Part 120: Balance of Power
Part 120: Balance of Power
The decades following the Second Global War in Europe were an interesting time. With millions of people having died and millions more being physically or psychologically scarred, war wasn’t an appealing option to most Europeans. However, that doesn’t mean that all of Europe’s nations decided to hold hands and sing kumbaya. Rather, the 1920s-1950s were a time of diplomatic intrigue and economic competition and consolidation between the different spheres of influence.First off, there were three-four main powers in European politics during this time. The first were the Germans. While Germany was divided between the Prussians in the north and the Austro-Bavarian union in the south, the two major German states had stopped fighting and started cooperating to dominate Central Europe. The political and economic union known as Mitteleuropa consisted of both of the main German states, plus neighboring states like Rhineland, Carpathia, Hungary and Poland. German businesses established industries and offices in the member states, Polish, Czech and Hungarian students studied in Berlin or Vienna and German became the lingua franca (or lingua germanica) across Central Europe. However, expanding outside of the German-adjacent regions was harder. For example, Eastern Orthodox countries were more drawn to Russia than to the Germans (especially when Russia became less anti-clerical and more conciliatory towards the Orthodox Church), and attempts to incorporate the majority French Wallonia into Mitteleuropa failed (on another note, the original Mitteleuropa update that was Part 86 is now effectively irrelevant and not part of the EC/FC canon). However, pretty much all of Central and Northern Europe was part of the broader Germanosphere.
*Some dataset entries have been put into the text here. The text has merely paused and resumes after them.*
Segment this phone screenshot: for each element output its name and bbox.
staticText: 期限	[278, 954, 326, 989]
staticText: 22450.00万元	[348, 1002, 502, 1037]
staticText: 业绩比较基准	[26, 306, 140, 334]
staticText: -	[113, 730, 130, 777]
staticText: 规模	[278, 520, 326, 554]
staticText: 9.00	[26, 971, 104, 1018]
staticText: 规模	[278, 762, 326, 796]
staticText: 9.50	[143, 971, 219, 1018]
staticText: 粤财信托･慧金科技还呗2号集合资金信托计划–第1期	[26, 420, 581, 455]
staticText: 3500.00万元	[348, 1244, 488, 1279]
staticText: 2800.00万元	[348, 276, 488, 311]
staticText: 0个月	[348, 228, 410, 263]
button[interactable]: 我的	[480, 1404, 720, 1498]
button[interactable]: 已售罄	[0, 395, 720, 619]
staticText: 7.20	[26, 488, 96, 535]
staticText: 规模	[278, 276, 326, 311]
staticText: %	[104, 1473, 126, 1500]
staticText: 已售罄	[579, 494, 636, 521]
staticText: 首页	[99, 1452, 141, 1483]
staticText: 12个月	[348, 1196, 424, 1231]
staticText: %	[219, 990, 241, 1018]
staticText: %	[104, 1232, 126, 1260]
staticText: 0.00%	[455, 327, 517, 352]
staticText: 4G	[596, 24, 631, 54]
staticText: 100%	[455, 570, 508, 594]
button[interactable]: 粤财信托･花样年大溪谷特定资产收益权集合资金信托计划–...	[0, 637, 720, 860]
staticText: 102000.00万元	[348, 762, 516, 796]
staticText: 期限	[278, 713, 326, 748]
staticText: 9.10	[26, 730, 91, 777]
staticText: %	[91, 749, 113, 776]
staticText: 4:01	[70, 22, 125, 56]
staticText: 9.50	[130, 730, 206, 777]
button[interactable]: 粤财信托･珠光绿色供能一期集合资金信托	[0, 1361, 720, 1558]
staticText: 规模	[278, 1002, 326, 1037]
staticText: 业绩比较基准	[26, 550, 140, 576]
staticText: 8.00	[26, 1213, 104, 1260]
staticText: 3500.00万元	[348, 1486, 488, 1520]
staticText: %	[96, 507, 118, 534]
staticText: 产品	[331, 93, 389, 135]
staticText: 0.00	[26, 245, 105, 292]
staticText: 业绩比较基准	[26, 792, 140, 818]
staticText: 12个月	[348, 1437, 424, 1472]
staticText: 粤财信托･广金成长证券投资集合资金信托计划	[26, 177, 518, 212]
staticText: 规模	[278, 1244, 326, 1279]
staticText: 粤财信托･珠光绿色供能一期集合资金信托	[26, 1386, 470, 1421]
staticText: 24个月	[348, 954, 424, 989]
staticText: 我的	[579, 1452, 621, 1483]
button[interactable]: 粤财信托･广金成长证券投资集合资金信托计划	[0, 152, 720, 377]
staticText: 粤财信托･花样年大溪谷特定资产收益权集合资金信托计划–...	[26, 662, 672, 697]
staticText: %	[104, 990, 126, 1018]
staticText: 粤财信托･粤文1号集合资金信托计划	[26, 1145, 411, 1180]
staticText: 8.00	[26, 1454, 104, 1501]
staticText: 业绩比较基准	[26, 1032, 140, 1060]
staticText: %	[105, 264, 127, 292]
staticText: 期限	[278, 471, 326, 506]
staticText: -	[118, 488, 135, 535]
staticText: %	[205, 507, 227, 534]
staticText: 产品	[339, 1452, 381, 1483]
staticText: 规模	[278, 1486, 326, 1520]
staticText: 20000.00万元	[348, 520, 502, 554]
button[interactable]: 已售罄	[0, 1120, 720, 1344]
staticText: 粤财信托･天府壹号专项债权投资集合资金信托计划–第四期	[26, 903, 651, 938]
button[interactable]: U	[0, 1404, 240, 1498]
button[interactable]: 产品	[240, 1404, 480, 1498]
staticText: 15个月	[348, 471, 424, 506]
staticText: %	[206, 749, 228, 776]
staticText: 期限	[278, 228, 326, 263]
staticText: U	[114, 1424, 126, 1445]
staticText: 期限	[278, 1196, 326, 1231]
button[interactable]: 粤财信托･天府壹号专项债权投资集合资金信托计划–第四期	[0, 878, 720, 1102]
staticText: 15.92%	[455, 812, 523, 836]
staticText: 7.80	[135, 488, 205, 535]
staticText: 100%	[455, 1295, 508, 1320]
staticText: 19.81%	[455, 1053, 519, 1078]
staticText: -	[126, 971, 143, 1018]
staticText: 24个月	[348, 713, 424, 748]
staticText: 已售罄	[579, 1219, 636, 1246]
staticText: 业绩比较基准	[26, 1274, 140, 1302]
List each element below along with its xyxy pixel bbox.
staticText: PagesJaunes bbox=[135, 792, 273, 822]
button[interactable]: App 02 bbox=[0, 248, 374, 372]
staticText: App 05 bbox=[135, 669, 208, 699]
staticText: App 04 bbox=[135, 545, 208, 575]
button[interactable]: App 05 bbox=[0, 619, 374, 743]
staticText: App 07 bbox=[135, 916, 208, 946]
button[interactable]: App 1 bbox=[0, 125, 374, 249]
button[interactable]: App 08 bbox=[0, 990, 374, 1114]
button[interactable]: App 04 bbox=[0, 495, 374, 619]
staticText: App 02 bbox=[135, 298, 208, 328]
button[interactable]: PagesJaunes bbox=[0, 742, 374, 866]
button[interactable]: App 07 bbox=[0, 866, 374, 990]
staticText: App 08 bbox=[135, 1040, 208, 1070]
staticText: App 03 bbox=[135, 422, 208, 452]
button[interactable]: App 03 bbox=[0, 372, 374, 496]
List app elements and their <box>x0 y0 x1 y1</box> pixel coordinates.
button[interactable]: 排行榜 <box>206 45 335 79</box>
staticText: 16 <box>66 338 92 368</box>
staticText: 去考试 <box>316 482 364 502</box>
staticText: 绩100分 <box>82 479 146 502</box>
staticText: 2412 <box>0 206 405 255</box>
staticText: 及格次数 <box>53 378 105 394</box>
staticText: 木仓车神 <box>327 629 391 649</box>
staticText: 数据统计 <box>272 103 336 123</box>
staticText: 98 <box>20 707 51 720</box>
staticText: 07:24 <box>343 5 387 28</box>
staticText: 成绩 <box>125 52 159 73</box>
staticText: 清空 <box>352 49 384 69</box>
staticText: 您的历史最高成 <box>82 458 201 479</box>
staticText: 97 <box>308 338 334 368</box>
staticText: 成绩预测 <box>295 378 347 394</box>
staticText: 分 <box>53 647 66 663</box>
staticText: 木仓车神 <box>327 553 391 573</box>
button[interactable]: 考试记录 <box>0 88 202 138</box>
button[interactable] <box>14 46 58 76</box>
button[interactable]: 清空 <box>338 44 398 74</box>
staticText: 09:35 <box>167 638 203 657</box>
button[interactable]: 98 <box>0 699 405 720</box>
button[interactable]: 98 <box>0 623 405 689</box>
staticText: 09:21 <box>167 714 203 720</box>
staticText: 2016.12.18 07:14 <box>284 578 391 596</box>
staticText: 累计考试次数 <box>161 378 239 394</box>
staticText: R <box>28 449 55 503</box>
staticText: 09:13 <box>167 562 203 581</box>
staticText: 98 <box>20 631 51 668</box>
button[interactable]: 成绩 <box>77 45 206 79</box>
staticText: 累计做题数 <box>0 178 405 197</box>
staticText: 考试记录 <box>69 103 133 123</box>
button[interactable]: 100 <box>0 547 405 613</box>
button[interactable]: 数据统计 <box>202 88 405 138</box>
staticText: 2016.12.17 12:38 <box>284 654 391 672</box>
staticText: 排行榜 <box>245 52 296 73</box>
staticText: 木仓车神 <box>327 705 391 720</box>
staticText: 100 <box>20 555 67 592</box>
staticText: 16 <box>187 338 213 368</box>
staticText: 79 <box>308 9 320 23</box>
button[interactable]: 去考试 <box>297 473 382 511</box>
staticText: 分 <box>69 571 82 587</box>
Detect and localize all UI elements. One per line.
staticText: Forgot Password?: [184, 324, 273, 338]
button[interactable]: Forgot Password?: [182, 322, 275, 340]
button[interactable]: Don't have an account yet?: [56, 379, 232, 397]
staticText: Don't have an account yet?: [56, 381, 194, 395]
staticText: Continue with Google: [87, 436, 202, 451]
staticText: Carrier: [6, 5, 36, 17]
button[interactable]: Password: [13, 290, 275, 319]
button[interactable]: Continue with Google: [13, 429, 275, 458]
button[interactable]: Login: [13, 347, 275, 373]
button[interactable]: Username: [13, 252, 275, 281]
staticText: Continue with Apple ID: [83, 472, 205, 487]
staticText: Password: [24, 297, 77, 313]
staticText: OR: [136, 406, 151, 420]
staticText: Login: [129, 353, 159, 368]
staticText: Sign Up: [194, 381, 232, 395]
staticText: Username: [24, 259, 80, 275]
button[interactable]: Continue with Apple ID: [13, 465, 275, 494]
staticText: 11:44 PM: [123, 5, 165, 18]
The second major power in Europe were the French, who led a sphere of Romance-speaking Catholic countries like Spain, Cisalpina and Naples. The exceptions to this alliance were Venice, whose past conflicts with the other Italian states led them to lean towards the Germans, The Papal State, who didn’t care for taking sides in temporal geopolitics, and Portugal, whose past wars with Spain and long-standing alliance with Britain led them to become adjacent to the broader Anglosphere (I’d imagine TTL’s British tourists would get drunk in the Algarve or Madeira rather than Ibiza or Malaga). In order to counter the German Mitteleuropa, France, Spain, Cisalpina and Naples formed the new Latin Bloc as a means of economic and military cooperation, with the headquarters being put in Marseille.
The third of Europe’s major powers were the big bear to the east, the Russians. In the decade after the Russian Civil War, the radically liberal politics of the new Russian Republic alienated it from the rest of Europe, especially the anti-clerical elements of the Republic. However, with Russia’s softening stance towards the Orthodox Church, the rest of the Orthodox world started to warm up to the Russian Republic. This was especially true in Orthodox Slavic countries like Ukraine (who don't have the anti-Russian sentiment of OTL, which comes from the Holodomor) and Bulgaria, who saw Russia as their cultural brothers. Russia also pledged to respect the sovereignty of Ukraine, which drew Ukraine away from the Germans and towards the Russians (you can throw the quip about Ukraine having an alliance with the German states in a previous update away). Romania also drifted into the Russian camp, and Greece, a fellow Orthodox Republic, was quick to hop on the Russian bandwagon. In the Caucasus, Georgia and Armenia both became part of the Russian sphere, and over in the Balkans Illyria leaned more towards the Russians than the Germans, as the Orthodox Serbs were the largest segment of the population.
Finally, the last major European power was the British. Truth be told, the British didn’t have a ton of influence in mainland Europe. While areas like Norway could logically be part of the British sphere, its ties to Denmark, which bordered Prussia and thus had to suck up to them, kept Norway in the German sphere. The Netherlands also could’ve been in play for the British, but they too bordered the Germans, and so the Dutch had to placate the Prussians. As mentioned a few paragraphs ago, the only country in mainland Europe that the British put in their sphere of influence was Portugal. Beside, the British had more interest outside of Europe, such as in their fellow Anglo countries and dominions like America, Australia, Patagonia and Natal or their colonies in India, The Philippines and parts of Africa.
Despite the German ambitions to permanently dominate Europe, the continent was too large and divided to come under the control of any one country. Between a French west, German center and Russian east, Europe seemed to be set for both greater cooperation and integration into regional blocs on the one hand and more competition between blocs on the other. Whether this would mean some future military conflict is yet to be seen, but Europe is in for an interesting time indeed.